Private funds to face anti-money laundering scrutiny

The SEC and FinCEN are working together to extend AML program and suspicious activity reporting requirements to registered investment advisers.

Private funds will soon face anti-money laundering (AML) regulations, said US Treasury Undersecretary for Terrorism and Financial Intelligence, David Cohen, at the ABA/ABA Money Laundering Enforcement Conference last week.

The US Securities and Exchange Commission (SEC) is working in conjunction with the Financial Crimes Enforcement Network (FinCEN) to create draft rules for registered investment advisers.
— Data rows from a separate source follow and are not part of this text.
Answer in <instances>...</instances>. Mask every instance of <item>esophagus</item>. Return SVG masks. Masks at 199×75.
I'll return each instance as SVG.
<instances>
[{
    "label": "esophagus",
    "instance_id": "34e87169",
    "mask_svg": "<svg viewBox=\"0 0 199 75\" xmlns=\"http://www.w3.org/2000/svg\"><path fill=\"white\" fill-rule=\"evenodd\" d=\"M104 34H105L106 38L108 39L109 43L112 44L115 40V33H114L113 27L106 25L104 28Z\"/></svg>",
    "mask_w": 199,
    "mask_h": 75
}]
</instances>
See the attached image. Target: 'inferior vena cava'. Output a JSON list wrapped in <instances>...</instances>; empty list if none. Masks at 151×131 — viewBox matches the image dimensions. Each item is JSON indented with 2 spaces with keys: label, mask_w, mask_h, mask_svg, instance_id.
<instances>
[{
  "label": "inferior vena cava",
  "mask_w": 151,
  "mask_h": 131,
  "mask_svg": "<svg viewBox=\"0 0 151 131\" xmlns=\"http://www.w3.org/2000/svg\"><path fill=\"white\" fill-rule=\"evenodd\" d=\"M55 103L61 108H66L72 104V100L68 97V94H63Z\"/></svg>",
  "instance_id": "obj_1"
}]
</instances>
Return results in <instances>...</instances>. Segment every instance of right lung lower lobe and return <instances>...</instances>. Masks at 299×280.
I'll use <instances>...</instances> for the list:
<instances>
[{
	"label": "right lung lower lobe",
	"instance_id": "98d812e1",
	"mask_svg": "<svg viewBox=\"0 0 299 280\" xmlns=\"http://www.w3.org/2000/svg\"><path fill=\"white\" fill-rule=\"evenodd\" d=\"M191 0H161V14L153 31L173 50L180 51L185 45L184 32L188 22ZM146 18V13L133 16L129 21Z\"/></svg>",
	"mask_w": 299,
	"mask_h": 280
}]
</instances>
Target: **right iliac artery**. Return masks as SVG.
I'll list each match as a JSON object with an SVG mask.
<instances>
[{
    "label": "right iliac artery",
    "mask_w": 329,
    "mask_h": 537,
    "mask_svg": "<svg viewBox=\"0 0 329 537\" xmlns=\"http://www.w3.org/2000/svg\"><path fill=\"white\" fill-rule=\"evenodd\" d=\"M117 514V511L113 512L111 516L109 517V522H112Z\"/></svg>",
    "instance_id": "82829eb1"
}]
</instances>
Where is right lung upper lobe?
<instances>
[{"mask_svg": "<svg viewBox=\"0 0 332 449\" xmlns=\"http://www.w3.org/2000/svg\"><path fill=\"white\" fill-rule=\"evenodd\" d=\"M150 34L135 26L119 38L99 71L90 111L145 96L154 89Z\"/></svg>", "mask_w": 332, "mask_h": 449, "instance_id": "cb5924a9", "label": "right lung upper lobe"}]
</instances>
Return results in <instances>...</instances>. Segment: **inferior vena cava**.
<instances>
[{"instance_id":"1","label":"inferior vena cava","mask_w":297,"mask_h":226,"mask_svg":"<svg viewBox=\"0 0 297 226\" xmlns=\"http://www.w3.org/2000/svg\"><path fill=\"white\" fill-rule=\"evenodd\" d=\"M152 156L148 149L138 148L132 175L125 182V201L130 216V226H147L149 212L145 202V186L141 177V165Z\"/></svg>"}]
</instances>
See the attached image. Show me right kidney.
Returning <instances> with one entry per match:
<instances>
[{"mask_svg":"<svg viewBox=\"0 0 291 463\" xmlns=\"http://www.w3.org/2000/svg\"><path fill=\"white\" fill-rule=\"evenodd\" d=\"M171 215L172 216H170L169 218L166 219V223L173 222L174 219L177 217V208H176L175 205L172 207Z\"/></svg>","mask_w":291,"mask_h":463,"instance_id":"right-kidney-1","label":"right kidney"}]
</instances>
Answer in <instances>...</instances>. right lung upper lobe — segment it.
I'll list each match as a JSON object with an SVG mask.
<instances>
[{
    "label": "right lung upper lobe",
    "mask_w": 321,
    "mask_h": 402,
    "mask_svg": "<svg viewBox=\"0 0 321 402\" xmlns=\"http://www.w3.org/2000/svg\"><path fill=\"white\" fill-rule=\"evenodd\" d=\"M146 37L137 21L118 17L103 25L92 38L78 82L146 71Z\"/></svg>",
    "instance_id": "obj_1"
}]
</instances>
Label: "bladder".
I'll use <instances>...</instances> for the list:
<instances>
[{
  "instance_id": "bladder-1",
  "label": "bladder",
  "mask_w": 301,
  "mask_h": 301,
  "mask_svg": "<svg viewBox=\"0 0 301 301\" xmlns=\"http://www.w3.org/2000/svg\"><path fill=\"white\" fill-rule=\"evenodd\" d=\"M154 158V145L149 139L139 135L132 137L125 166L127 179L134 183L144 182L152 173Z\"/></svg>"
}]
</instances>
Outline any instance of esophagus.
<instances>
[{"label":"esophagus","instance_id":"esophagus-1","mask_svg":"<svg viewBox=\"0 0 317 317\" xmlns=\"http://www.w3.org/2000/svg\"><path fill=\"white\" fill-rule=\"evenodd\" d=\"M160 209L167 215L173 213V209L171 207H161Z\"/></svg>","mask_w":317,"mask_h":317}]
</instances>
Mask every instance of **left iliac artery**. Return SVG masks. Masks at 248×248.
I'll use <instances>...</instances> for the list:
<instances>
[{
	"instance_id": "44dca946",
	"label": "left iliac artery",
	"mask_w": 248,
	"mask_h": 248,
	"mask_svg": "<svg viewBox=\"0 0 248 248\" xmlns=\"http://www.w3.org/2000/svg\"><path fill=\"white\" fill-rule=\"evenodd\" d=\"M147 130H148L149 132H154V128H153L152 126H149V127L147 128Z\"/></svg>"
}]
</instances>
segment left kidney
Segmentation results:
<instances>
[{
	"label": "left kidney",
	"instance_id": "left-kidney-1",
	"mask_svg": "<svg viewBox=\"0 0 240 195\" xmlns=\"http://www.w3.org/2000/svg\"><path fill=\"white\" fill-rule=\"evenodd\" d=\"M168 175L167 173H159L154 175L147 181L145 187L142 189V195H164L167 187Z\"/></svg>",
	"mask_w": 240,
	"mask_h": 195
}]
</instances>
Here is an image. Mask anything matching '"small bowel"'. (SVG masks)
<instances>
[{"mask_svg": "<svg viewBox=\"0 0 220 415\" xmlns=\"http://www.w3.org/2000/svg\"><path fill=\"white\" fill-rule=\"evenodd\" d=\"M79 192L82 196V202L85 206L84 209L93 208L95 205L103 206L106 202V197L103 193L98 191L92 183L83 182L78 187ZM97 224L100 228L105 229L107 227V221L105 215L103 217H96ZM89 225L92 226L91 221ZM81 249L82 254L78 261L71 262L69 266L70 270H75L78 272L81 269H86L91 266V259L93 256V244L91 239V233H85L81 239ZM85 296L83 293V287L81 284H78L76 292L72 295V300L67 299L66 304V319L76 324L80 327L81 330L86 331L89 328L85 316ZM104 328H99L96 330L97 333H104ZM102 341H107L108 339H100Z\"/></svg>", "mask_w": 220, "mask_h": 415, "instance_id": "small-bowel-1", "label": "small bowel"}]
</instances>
Back in 2012 GPs managing north of $150 million were required to enter the SEC's remit, and register as investment advisers.

“FinCEN, in consultation with the SEC, is working to define SEC-registered investment advisers as financial institutions and, because of their unique insight into customer and transaction information, to extend AML program and suspicious activity reporting requirements to them,” stated Cohen.
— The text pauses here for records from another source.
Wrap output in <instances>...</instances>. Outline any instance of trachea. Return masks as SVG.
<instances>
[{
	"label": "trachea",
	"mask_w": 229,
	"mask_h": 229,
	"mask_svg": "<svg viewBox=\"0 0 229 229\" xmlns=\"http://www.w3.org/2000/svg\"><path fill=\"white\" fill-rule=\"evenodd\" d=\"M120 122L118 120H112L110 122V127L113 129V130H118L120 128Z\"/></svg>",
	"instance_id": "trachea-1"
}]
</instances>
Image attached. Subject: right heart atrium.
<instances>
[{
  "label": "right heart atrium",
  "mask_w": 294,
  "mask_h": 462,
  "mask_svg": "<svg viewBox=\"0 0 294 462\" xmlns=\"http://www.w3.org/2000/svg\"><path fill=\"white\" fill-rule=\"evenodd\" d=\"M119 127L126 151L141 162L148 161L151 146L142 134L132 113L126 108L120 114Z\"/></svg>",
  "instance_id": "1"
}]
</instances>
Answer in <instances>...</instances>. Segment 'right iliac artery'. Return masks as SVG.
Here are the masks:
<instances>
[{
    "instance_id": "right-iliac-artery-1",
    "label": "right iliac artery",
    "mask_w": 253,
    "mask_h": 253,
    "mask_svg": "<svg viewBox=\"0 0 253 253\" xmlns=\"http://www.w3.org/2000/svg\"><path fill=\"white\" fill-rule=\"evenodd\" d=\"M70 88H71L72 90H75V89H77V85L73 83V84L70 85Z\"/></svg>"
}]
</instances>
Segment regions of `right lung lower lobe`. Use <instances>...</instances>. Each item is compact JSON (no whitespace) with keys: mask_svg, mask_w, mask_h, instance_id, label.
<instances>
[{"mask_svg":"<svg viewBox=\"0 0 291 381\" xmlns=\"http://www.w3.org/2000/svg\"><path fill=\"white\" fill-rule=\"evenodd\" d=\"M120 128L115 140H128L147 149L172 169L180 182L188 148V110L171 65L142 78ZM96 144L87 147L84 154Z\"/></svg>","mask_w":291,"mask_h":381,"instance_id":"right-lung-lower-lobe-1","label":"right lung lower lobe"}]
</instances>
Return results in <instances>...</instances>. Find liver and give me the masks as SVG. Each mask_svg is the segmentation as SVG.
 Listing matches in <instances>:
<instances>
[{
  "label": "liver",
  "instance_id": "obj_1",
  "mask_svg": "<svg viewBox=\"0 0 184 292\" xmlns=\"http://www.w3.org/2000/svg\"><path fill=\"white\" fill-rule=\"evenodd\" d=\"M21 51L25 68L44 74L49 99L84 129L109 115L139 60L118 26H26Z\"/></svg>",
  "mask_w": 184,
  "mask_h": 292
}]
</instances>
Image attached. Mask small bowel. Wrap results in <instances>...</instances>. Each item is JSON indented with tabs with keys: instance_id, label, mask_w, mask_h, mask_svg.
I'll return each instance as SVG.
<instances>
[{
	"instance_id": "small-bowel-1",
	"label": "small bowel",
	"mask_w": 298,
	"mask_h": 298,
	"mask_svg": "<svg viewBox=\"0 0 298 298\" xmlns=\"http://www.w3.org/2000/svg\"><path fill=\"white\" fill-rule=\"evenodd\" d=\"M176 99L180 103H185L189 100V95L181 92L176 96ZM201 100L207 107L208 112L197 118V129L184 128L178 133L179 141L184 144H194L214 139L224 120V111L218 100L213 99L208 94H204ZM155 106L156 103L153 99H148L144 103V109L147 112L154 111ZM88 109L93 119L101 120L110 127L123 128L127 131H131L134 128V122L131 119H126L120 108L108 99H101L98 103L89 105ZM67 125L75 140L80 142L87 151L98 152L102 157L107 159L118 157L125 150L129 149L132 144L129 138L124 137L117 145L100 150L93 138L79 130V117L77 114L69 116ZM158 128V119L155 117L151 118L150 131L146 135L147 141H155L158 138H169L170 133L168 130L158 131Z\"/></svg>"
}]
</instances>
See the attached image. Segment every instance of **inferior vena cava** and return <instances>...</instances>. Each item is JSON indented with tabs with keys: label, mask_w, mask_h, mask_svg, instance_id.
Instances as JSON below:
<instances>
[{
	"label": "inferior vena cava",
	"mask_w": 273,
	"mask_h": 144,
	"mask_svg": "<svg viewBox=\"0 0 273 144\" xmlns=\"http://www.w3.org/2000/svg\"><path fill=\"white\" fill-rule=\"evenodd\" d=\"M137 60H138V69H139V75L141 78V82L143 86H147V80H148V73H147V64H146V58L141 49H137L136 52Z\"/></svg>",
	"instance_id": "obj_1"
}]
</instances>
The threat of increased AML regulation has been brewing for more than a decade, with FinCEN and the US Department of the Treasury proposing increased AML compliance requirements and customer identification data collection requirements for investment advisers and hedge funds back in 2002 and 2003. The proposals were withdrawn after languishing un-enacted for years.
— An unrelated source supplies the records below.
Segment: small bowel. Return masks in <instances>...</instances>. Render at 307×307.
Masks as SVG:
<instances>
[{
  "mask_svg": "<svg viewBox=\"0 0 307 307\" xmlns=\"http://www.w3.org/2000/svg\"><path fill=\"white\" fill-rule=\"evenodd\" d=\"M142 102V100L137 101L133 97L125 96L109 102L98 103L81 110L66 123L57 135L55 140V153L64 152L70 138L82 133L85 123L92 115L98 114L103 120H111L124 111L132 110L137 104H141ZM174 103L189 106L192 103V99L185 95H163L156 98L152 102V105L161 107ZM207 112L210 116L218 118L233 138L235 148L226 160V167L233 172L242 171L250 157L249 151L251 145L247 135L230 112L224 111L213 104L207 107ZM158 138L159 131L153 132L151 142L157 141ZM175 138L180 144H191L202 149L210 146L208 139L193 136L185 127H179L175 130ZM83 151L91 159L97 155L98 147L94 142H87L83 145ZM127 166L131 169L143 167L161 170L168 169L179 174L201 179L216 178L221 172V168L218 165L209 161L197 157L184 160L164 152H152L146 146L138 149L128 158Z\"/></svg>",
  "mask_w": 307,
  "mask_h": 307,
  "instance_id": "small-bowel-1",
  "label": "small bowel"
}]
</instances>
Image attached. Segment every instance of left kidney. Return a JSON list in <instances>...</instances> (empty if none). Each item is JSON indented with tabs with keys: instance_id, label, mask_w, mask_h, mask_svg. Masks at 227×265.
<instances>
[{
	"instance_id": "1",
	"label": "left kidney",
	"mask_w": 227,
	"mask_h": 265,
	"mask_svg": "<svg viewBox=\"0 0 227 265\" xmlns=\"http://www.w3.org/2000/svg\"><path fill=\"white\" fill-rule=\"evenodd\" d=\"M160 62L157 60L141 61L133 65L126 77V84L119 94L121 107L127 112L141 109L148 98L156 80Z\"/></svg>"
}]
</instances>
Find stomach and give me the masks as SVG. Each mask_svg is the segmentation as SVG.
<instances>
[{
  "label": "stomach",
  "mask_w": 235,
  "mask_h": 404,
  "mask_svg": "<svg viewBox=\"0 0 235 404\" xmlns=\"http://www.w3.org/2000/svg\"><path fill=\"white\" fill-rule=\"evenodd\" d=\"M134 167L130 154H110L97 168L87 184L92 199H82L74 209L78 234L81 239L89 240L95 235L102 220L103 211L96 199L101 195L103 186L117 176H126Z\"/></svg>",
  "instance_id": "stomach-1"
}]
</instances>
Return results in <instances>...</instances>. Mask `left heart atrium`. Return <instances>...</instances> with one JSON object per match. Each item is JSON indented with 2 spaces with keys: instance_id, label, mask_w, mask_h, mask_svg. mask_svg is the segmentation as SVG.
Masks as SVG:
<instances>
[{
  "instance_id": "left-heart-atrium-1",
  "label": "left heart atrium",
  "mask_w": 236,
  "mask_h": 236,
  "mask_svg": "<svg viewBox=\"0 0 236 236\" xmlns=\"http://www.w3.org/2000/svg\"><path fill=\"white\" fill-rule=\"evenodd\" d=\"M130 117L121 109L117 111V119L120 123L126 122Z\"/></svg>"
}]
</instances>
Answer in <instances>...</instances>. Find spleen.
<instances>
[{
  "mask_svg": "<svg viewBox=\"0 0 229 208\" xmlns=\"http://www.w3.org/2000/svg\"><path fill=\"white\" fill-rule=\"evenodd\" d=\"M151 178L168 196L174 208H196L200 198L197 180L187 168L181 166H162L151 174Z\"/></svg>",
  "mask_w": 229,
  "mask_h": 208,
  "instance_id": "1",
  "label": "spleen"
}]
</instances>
“There have been rumors that this has been forthcoming for a long time,” said Satish Kini, Debevoise & Plimpton partner and chair of the firm’s banking group in an interview with pfm. “More likely than not we will see a proposed rule in the next year.”

The proposal will likely require investment advisers to adopt AML programs, identify customers and designate an AML compliance officer to do testing and training, said Kini. Although many in the industry have already established these practices, the proposal is expected to increase the rapidly growing compliance burden for private fund managers.

“Even if certain funds have already adopted these programs, it’s a different story when you’re doing this voluntarily under your firm’s best practices than when you’re doing it for regulators under examination. There’s much greater opportunity for criticism,” noted Kini. “This is a big deal, even for those who may have AML programs in place as a best practice.”